井口:課題解決に向けたチーミングに正解はなく、国やエリアでさまざまな解決プロセスがあるはずです。そこに適した形にローカライズされたチーミングができるのがコレクティブインパクトの魅力で、「aBC」にはその環境が整っているんでしょうね。ジグソーパズルと同様、大きな絵を完成させるための個人というピースを一つひとつ集め組み合わせるやり方もありますし、企業などが関わればすぐに大半のピースが埋まるので完成までのスピード感は高まるでしょう。
「個の熱い思い」を可視化し、企業ブランド価値向上につなげる
――まさに「立場を超えて1つの課題に取り組む」事例ですね。それでは最後に、皆さんからのメッセージをお願いします。
倉辻:"共創"とか"コレクティブインパクト"って言うとき「企業と行政と非営利組織などセクターをまたいで何かやること」というイメージが先行しがちで、組織間の協働スキームのように聞こえてくることが多いかと思います。
ただ、実際にやってみると、その熱源であったり出発点は、あくまで思いを持った個人であるということが分かります。
シンプルに「この社会課題をなんとかしたい」という個々人が集まった結果、その所属先がたまたま別々の組織だったりセクターだった。一緒に活動をしている中で「あぁ、これが共創か」とふに落ちて、コレクティブインパクトが生まれるといった順番なのかもしれません。

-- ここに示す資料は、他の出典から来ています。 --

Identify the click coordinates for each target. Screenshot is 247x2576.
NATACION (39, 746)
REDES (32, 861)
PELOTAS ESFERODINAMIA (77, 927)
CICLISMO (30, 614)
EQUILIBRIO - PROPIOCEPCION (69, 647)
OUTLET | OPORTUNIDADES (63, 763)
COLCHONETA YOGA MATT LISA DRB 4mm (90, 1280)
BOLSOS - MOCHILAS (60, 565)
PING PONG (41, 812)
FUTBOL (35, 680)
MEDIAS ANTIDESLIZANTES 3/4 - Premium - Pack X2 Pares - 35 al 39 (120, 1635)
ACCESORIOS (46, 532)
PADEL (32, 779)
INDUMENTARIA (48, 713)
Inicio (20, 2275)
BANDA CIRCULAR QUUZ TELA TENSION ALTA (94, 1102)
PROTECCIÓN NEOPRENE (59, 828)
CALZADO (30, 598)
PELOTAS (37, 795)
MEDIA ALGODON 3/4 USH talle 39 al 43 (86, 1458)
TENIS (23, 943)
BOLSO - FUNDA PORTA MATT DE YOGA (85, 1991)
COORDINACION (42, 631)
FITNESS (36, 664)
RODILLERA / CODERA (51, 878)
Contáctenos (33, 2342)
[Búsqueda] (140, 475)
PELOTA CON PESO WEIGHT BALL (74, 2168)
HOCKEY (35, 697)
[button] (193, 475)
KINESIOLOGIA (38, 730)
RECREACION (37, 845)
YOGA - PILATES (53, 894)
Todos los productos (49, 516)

鈴木:企業の方とお話しして感じるのは、今本当に多くの方が「企業として社会課題解決に取り組んでいかなければいけない」と思っているということです。ただ組織人として動きにくいこと、社内での合意をどうつけたらいいかといったところで壁に当たってしまっているというのが現状なのかなと。
それを突破するカギは、組織人としてではなく、「個人としての強い思い」です。私たちとしては、個人の思いがしっかりと表現されていくようなカルチャーづくりを大切にしていきたいなと考えています。

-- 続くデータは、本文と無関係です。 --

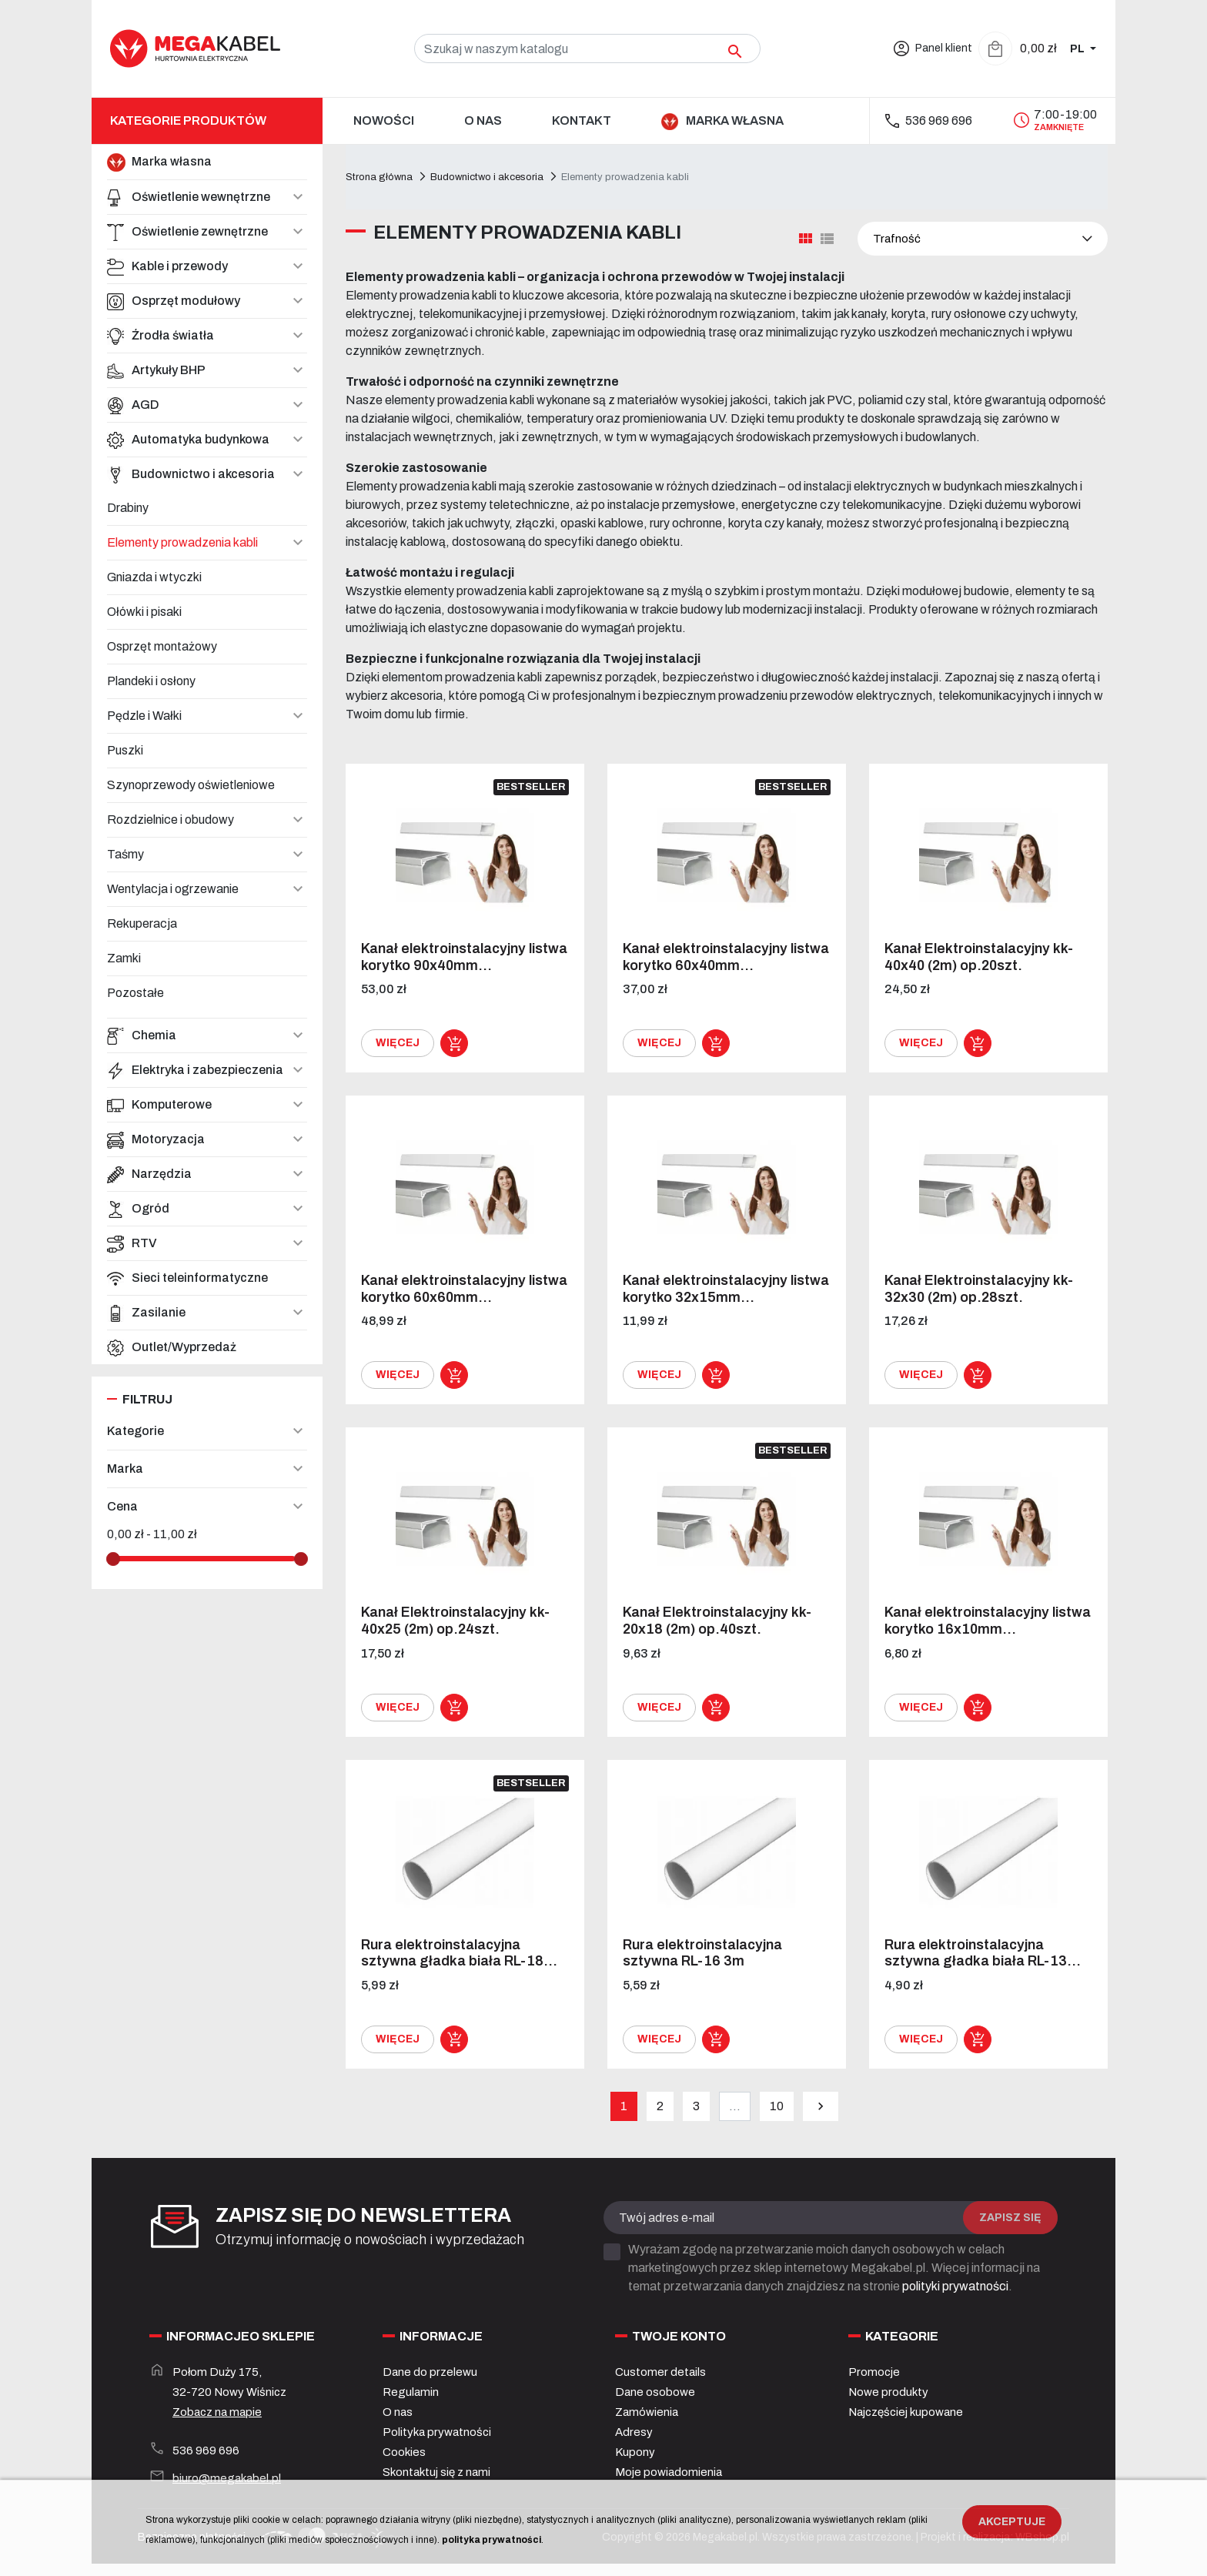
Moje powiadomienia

井口:私たちPRコミュニケーションを生業とする立場だと、クライアントに対して「こういうことをするべきだ」、そしてそれを「宣言しなければいけない」ということを提言することが多かったんです。
しかしそれだと先にも触れたように相当の覚悟が必要になってくる。組織として決定するとなれば、それこそその手続きだけでも膨大になりかねない。ただ今日お二人の話を聞いて、まずはやれるところを見定めて、無理のない範囲で、自社の身の丈に合わせて取り組んでいくことができればそれが望ましい。
やがてはそれが他者の活動とも緩やかにつながり、課題解決への道筋が自ずと見えてくるはずです。まずは飛び込む、そこに仲間が集う、それぞれが役割分担して最強のチームができるという、いわば流れに身を任せる形が実は一番効率的にゴールに辿り着けるのではないかとさえ感じます。それほどまでに各所に有効な手立てを持つポテンシャルの高い人々がいるということ。
またパーパス・ブランディングなど社会における企業の在り方に注目が集まっている中、このような取り組みはブランドレピュテーションをマネジメントする観点でも非常に重要です。社内外のステークホルダーに向けて自社の取り組みについてその正当性(オーセンティシティ)を理解していただくことは、活動への納得感を高める事にもつながるでしょう。
また、コレクティブインパクトへの参画に際しては、社内外への情報発信に活用することで、企業にもさまざまなリターンを得られる可能性があると思います。レピュテーションの向上や従業員のエンゲージメント強化など、これからのコーポレート・コミュニケーション活動を強化する、重要な契機としても注目していただきたいですね。
■参加者プロフィール(五十音順)
井口 理(いのくち ただし) 株式会社電通PRコンサルティング 執行役員
データドリブンな企業PR戦略立案から、製品・サービスの戦略PR、動画コンテンツを活用したバイラル施策や自治体PRまで幅広く手掛ける。ニュースメディアやソーシャルメディアで話題になりやすいコンテンツを生み出す「PR IMPAKT」や、メディア間の情報の流れをひもとく「情報流通構造」などを提唱。
著書に「戦略PRの本質―実践のための5つの視点」、共著に「成功17事例で学ぶ 自治体PR戦略」。
倉辻 悠平(くらつじ ゆうへい)NPO法人ETIC. 事業本部 プロジェクトリーダー
1985年大阪生まれ。立命館大学時代、国際協力や世界一周にいそしむ。卒業後、2009年に株式会社リクルート入社。2014年、フィリピンのスラム地区に住む若者向けキャリア支援事業を行うNPO法人PALETTEを創業。2018年に代表交代した後、ひょんなことからNPO法人ETIC.に参画。現在は、医療・ヘルスケア、生物多様性などのテーマを中心に、いくつかのプロジェクトを手掛けている。名前の通り、平和な世界をつくりたい。
鈴木 敦子(すずき あつこ) NPO法人ETIC. Co-Founder/シニアコーディネーター
1971年生まれ。早稲田大学第2文学部卒業。ETIC.は創業期よりともに立ち上げる。創業当時より、マネジメントサイクル全般、主に人事、組織づくりなどを担当していたが、2021年の自主経営組織への体制変更に伴い、現在は起業家支援、起業家的キャリアやソーシャルセクターでの就職を支援する求人メディアDRIVEでの採用支援や人材コーディネート業務を中心に担っている。趣味は、食べ歩きとダンス。
※引用されたデータや状況、人物の所属・役職等は本記事執筆当時のものです。